Segment Start: Input
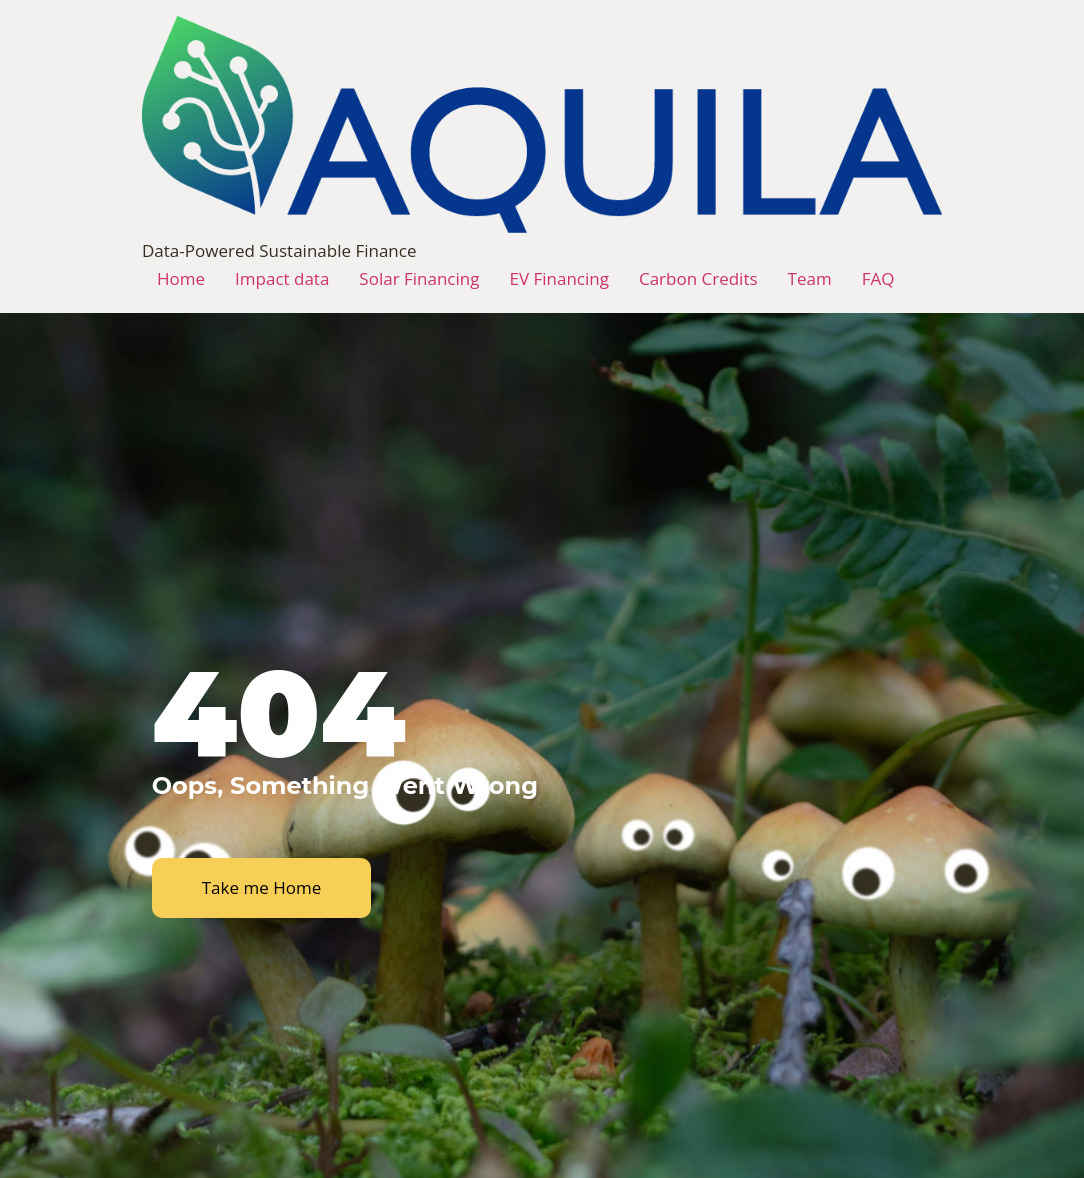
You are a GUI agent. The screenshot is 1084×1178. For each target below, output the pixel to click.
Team (810, 278)
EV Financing (558, 278)
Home (181, 278)
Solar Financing (419, 278)
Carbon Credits (698, 278)
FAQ (878, 278)
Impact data (282, 278)
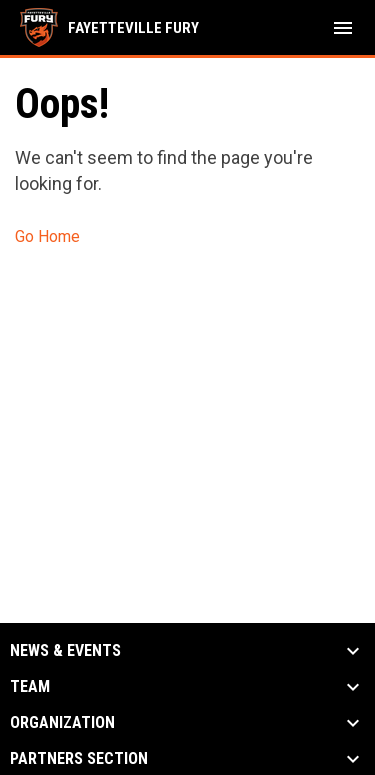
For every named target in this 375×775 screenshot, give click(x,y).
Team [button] (30, 687)
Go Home (47, 236)
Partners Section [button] (79, 759)
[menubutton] (343, 28)
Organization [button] (62, 723)
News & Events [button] (65, 651)
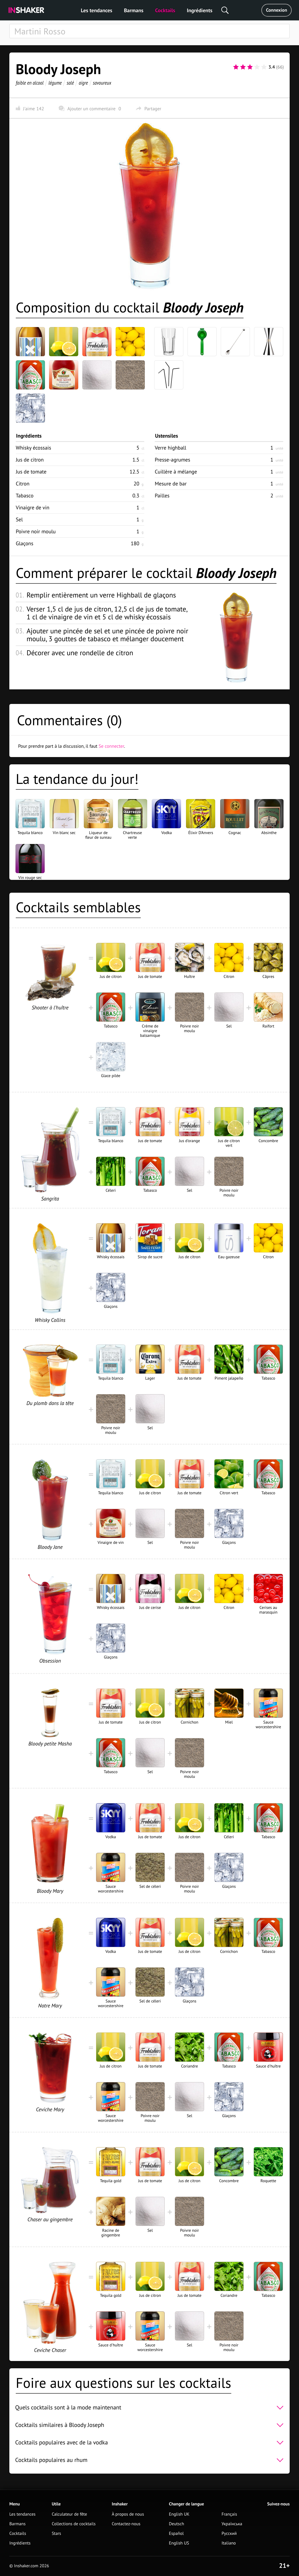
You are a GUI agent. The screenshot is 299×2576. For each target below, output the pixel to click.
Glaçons (24, 543)
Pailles (162, 495)
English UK (179, 2514)
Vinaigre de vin (32, 507)
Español (176, 2533)
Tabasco (25, 495)
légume (55, 82)
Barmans (133, 10)
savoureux (102, 82)
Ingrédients (199, 10)
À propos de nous (128, 2514)
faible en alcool (30, 82)
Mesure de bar (171, 483)
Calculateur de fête (69, 2514)
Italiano (229, 2543)
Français (229, 2514)
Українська (232, 2524)
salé (70, 82)
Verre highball (170, 447)
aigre (83, 82)
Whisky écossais (33, 447)
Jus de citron (30, 459)
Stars (56, 2533)
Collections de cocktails (73, 2524)
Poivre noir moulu (36, 531)
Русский (229, 2533)
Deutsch (176, 2524)
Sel (19, 519)
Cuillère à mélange (176, 471)
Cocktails (165, 10)
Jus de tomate (31, 471)
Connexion (276, 10)
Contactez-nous (126, 2524)
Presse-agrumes (172, 459)
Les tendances (96, 10)
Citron (22, 483)
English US (179, 2543)
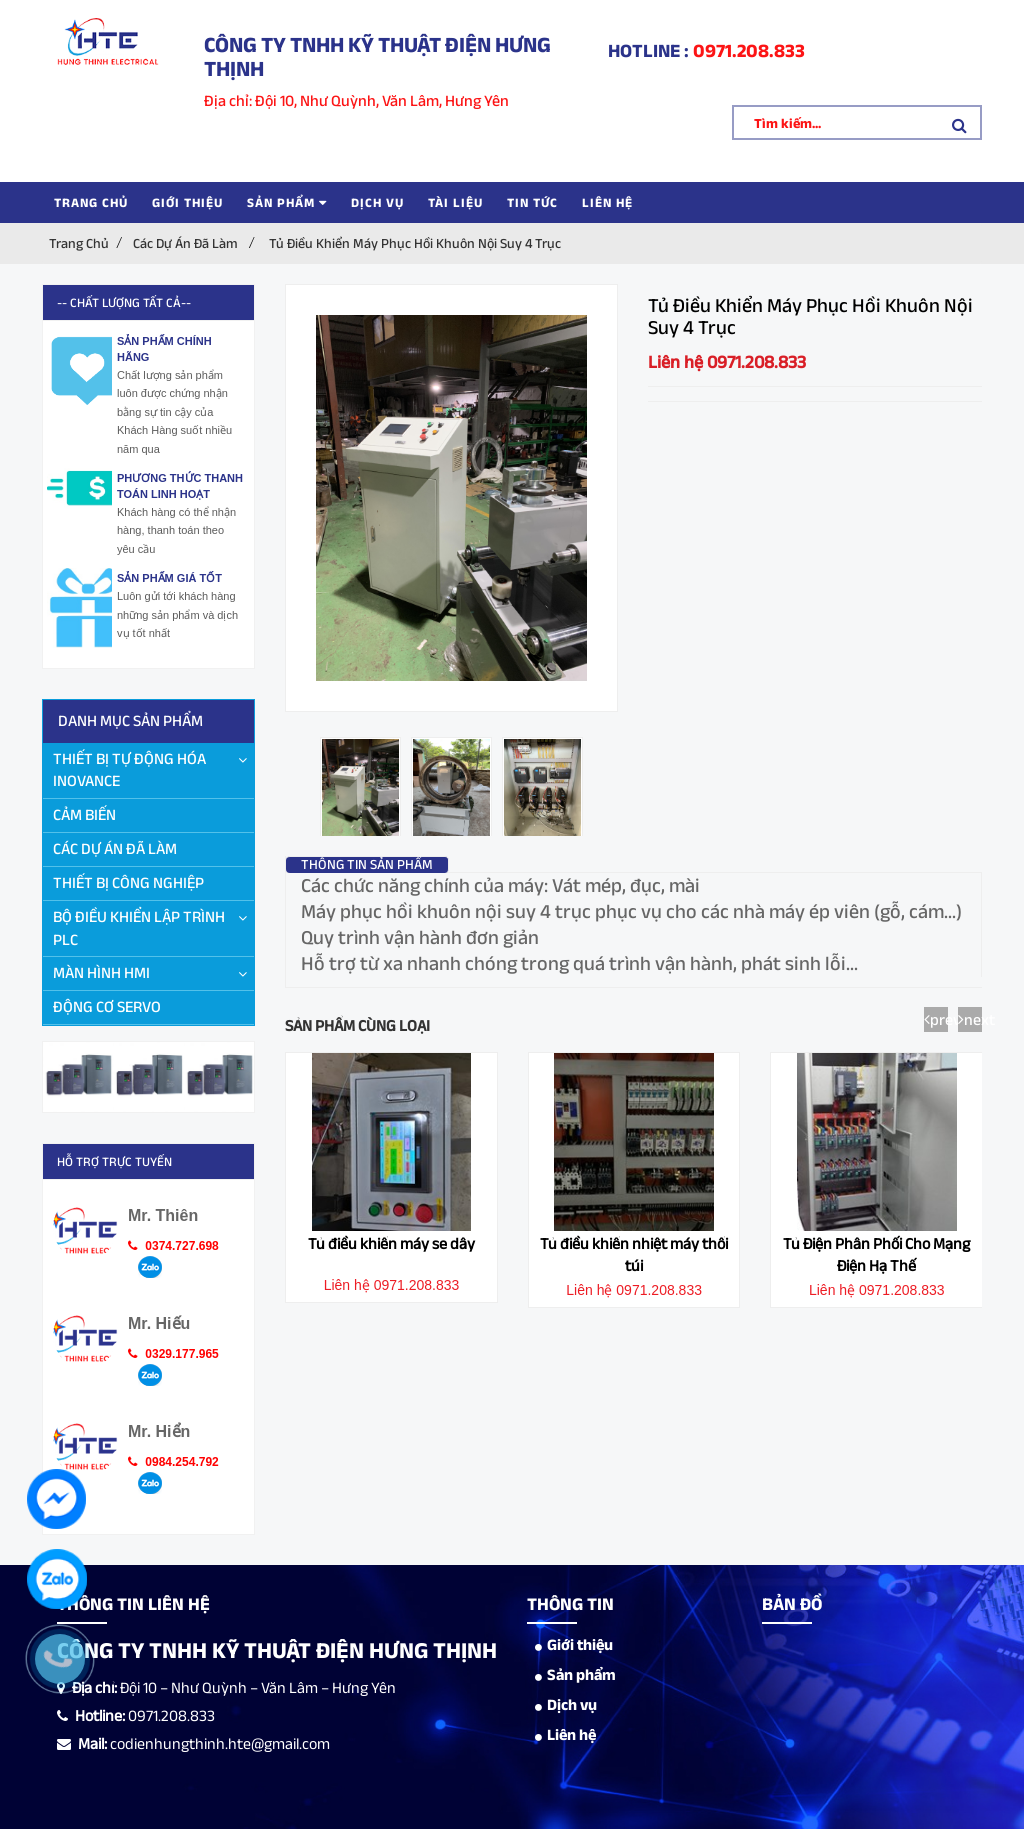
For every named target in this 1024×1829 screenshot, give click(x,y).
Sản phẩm (287, 202)
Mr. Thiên (163, 1215)
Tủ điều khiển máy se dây (391, 1243)
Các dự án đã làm (185, 243)
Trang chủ (91, 202)
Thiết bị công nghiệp (128, 882)
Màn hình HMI (101, 972)
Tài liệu (455, 202)
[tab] (367, 864)
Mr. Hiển (159, 1431)
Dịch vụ (377, 202)
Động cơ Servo (107, 1006)
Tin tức (532, 202)
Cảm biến (84, 814)
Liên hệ (607, 202)
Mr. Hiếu (159, 1323)
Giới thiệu (187, 202)
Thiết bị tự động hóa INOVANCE (129, 770)
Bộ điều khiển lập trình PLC (139, 928)
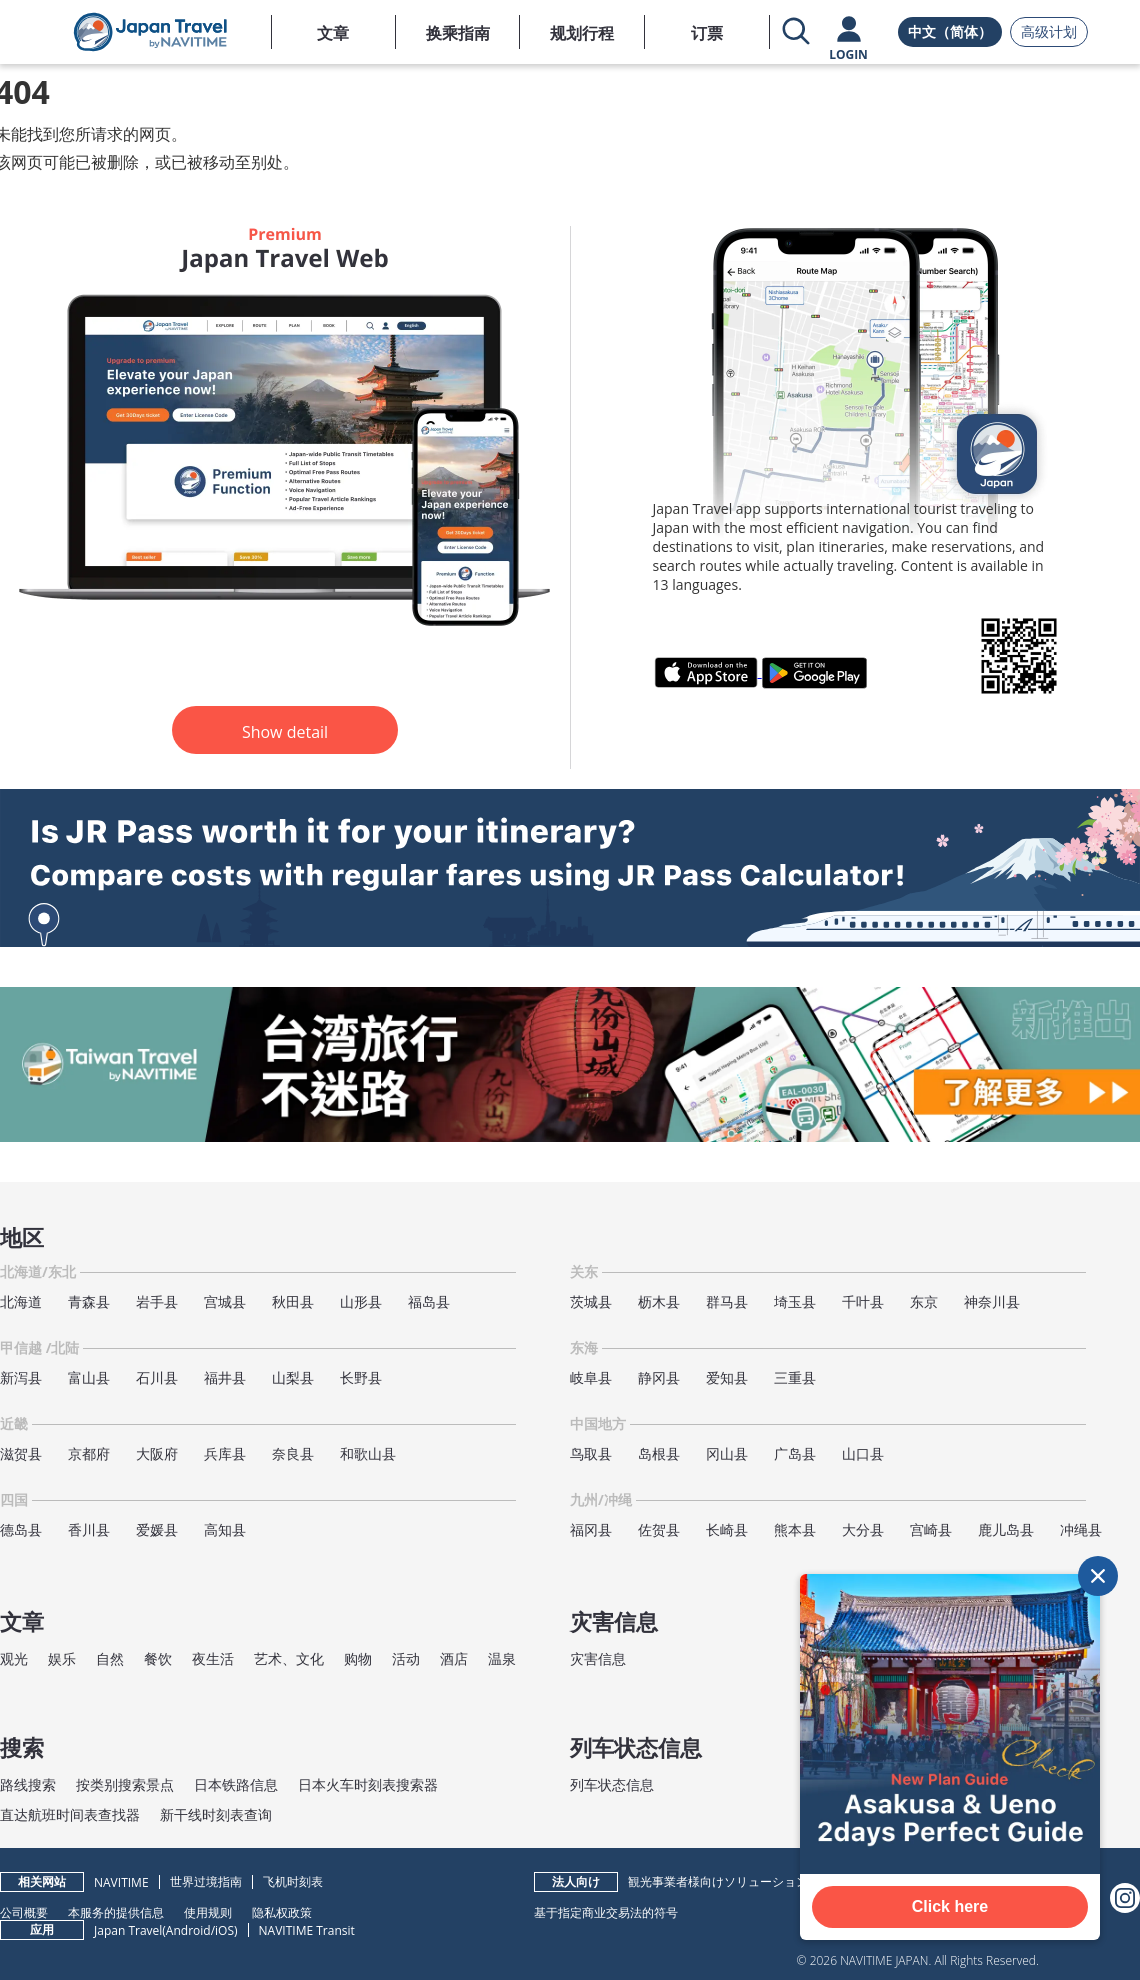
Segment End: Input
*Exercise goal*. Match on "agent": copy every line in the records that has it.

*Answer area*.
You are a GUI agent. The screenshot is 1084×1178. For each target below, output the pixel to click.
You are a GUI agent. The screenshot is 299×2576. For each target below, output the pixel to click.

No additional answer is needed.